# [Incorrect] Easy O(n) solution NOT using KMP or Z-algorithm

• The basic observation is that you can break the string down into chunks of size 2, 3, 4, 5, 6, 7, 8, 9, etc... However, if you can break the string down into chunks of 8 repeated string, you can also break it down into chunks of 2 repeated strings. More generally, if you can break a string down into C chunks, you can break it down into any B chunks, where B is a prime factor of C. Hence we only need to break the string down into a prime number of chunks. Also this is upper bounded by 11, since the product of primes from 2..13 exceeds 10,000.

``````class Solution {
public:
bool repeatedSubstringPattern(string str) {
vector<int> blocks = {2, 3, 5, 7, 11};
if (str.size() < 2) return false;
for (auto chunks: blocks) {
if ((str.size() % chunks) != 0) continue;
const int chunkSize = str.size() / chunks;
bool same = true;
for (int i = 0; same && i < str.size() - chunkSize; i += chunkSize) {
same = str.substr(i, chunkSize) == str.substr(i + chunkSize, chunkSize);
}
if (same) return true;
}
return false;
}
};
``````

• It's wrong, fails for example "aaaaaaaaaaaaa" (that's length 13).

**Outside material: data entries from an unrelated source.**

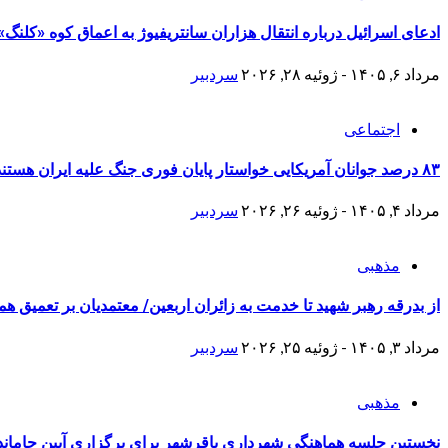
ادعای اسرائیل درباره انتقال هزاران سانتریفیوژ به اعماق کوه «کلن
مرداد ۶, ۱۴۰۵ - ژوئیه ۲۸, ۲۰۲۶
سردبیر
اجتماعی
۸۳ درصد جوانان آمریکایی خواستار پایان فوری جنگ علیه ایران هستند
مرداد ۴, ۱۴۰۵ - ژوئیه ۲۶, ۲۰۲۶
سردبیر
مذهبی
از بدرقه رهبر شهید تا خدمت به زائران اربعین/ معتمدیان بر تعمیق ه
مرداد ۳, ۱۴۰۵ - ژوئیه ۲۵, ۲۰۲۶
سردبیر
مذهبی
نخستین جلسه هماهنگی شهرداری باقرشهر برای برگزاری آیین جاماند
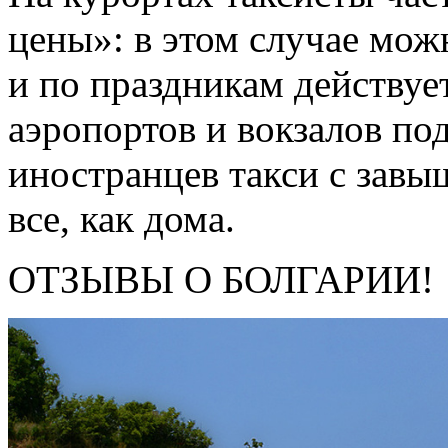
цены»: в этом случае мож
и по праздникам действу
аэропортов и вокзалов п
иностранцев такси с зав
все, как дома.
ОТЗЫВЫ О БОЛГАРИИ!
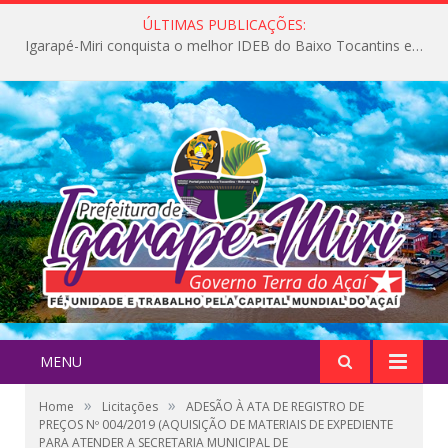
ÚLTIMAS PUBLICAÇÕES:
Igarapé-Miri conquista o melhor IDEB do Baixo Tocantins e avança na qualidade da educação pública
MENU
»
»
Home
Licitações
ADESÃO À ATA DE REGISTRO DE
PREÇOS Nº 004/2019 (AQUISIÇÃO DE MATERIAIS DE EXPEDIENTE
PARA ATENDER A SECRETARIA MUNICIPAL DE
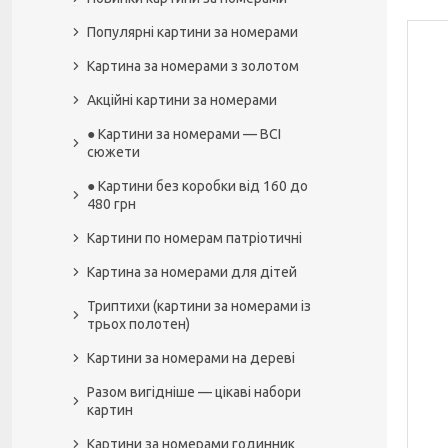
Популярні картини за номерами
Картина за номерами з золотом
Акційні картини за номерами
● Картини за номерами — ВСІ
сюжети
● Картини без коробки від 160 до
480 грн
Картини по номерам патріотичні
Картина за номерами для дітей
Триптихи (картини за номерами із
трьох полотен)
Картини за номерами на дереві
Разом вигідніше — цікаві набори
картин
Картини за номерами годинник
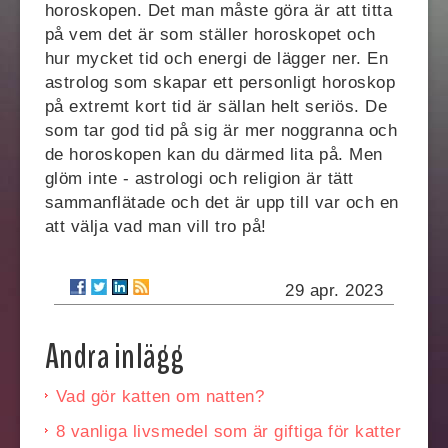
horoskopen. Det man måste göra är att titta
på vem det är som ställer horoskopet och
hur mycket tid och energi de lägger ner. En
astrolog som skapar ett personligt horoskop
på extremt kort tid är sällan helt seriös. De
som tar god tid på sig är mer noggranna och
de horoskopen kan du därmed lita på. Men
glöm inte - astrologi och religion är tätt
sammanflätade och det är upp till var och en
att välja vad man vill tro på!
29 apr. 2023
Andra inlägg
Vad gör katten om natten?
8 vanliga livsmedel som är giftiga för katter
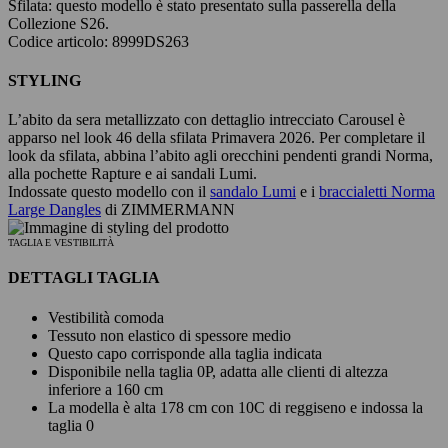
Sfilata:
questo modello è stato presentato sulla passerella della
Collezione S26.
Codice articolo: 8999DS263
STYLING
L’abito da sera metallizzato con dettaglio intrecciato Carousel è
apparso nel look 46 della sfilata Primavera 2026. Per completare il
look da sfilata, abbina l’abito agli orecchini pendenti grandi Norma,
alla pochette Rapture e ai sandali Lumi.
Indossate questo modello con il
sandalo Lumi
e i
braccialetti Norma
Large Dangles
di ZIMMERMANN
TAGLIA E VESTIBILITÀ
DETTAGLI TAGLIA
Vestibilità comoda
Tessuto non elastico di spessore medio
Questo capo corrisponde alla taglia indicata
Disponibile nella taglia 0P, adatta alle clienti di altezza
inferiore a 160 cm
La modella è alta 178 cm con 10C di reggiseno e indossa la
taglia 0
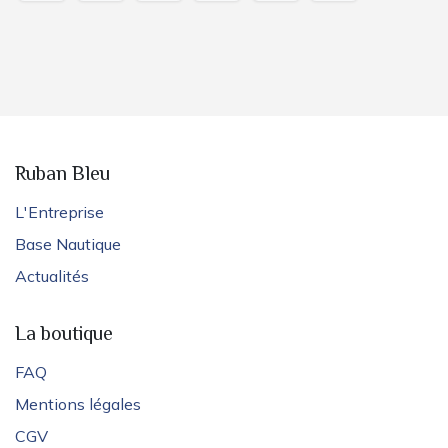
Ruban Bleu
L'Entreprise
Base Nautique
Actualités
La boutique
FAQ
Mentions légales
CGV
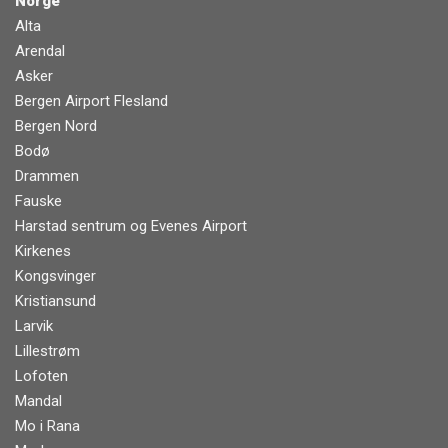
Norge
Alta
Arendal
Asker
Bergen Airport Flesland
Bergen Nord
Bodø
Drammen
Fauske
Harstad sentrum og Evenes Airport
Kirkenes
Kongsvinger
Kristiansund
Larvik
Lillestrøm
Lofoten
Mandal
Mo i Rana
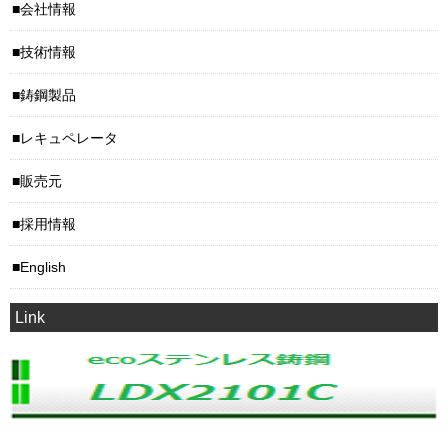
会社情報
技術情報
鋳鋼製品
レキュペレータ
販売元
採用情報
English
Link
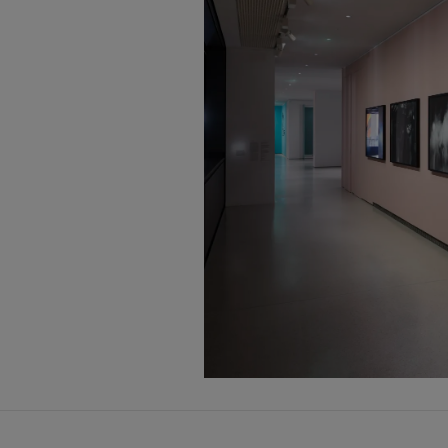
© Claudia Andujar, Atiçando o fogo, Catr
d’encre, 2021, 80 × 120 cm Abraço de re
2021, Série A Casa, 80 × 120 cm Photo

• @StefanPochmann Ouch - you're right. I shouldn't trust the test cases.

• @StefanPochmann Revised logic (since the original logic was totally flawed). Since we're bounded by all lowercase characters, we need only check strings of length 1 through 26 and see if any of them repeat. i.e. no need of going through strings up to n/2, etc...

• @dribvurhd Sounds wrong as well. Show the code?

• @StefanPochmann ugh (thanks and you're right again!), I had something else in mind, and 26 is definitely not the max. size of a string that can be repeated. Back to the drawing board.